Unsteady Chains of Wave Structures and Anomalous Transport of Passive Admixture in a Barotropic Jet Flow

The anomalous transport of passive admixture is studied when unsteady chains of wave structures with closed streamlines are excited in a barotropic jet flow that models the zonal flows in the Earth’s atmosphere and ocean, as well as in the laboratory experiments. The analysis is performed within a dynamical model describing saturation of the barotropic instability of the jet current in a plane channel with rigid parallel walls with account for the beta effect and external friction. The equations of a barotropic current are solved numerically using the pseudospectral approach. It is found that the generation of high modes in a jet with a “two-hump” velocity profile leads to the accelerated transition to the complex dynamics. A multiharmonic regime with a discrete spectrum appears in the initial stage of this motion.

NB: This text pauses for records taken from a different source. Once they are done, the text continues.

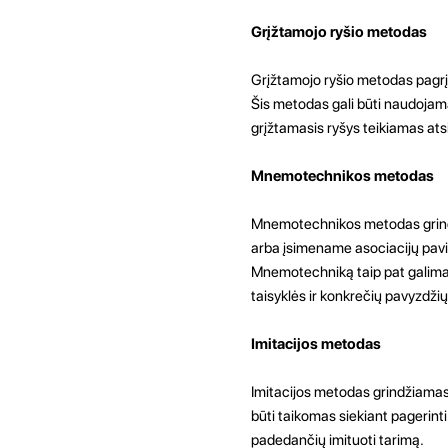
Grįžtamojo ryšio metodas
Grįžtamojo ryšio metodas pagrįs
Šis metodas gali būti naudojama
grįžtamasis ryšys teikiamas atsi
Mnemotechnikos metodas
Mnemotechnikos metodas grindži
arba įsimename asociacijų pavi
Mnemotechniką taip pat galima n
taisyklės ir konkrečių pavyzdžių
Imitacijos metodas
Imitacijos metodas grindžiamas 
būti taikomas siekiant pagerinti
padedančių imituoti tarimą.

The exponents of the power dependence on the time of the average (over the ensemble) displacement of tracer particles and its dispersion are found for the basic generation regimes of the wave structure, which confirm the occurrence of the anomalous diffusion of the admixture. A self-similar probability density function of tracer displacements has been found and the dependence of the transition to the complex dynamics on the number of vortices in the chain and on the intensity of the beta effect has been revealed. Numerical estimates are presented which confirm the possibility of generating unsteady vortex chains and the related anomalous transport of the passive admixture.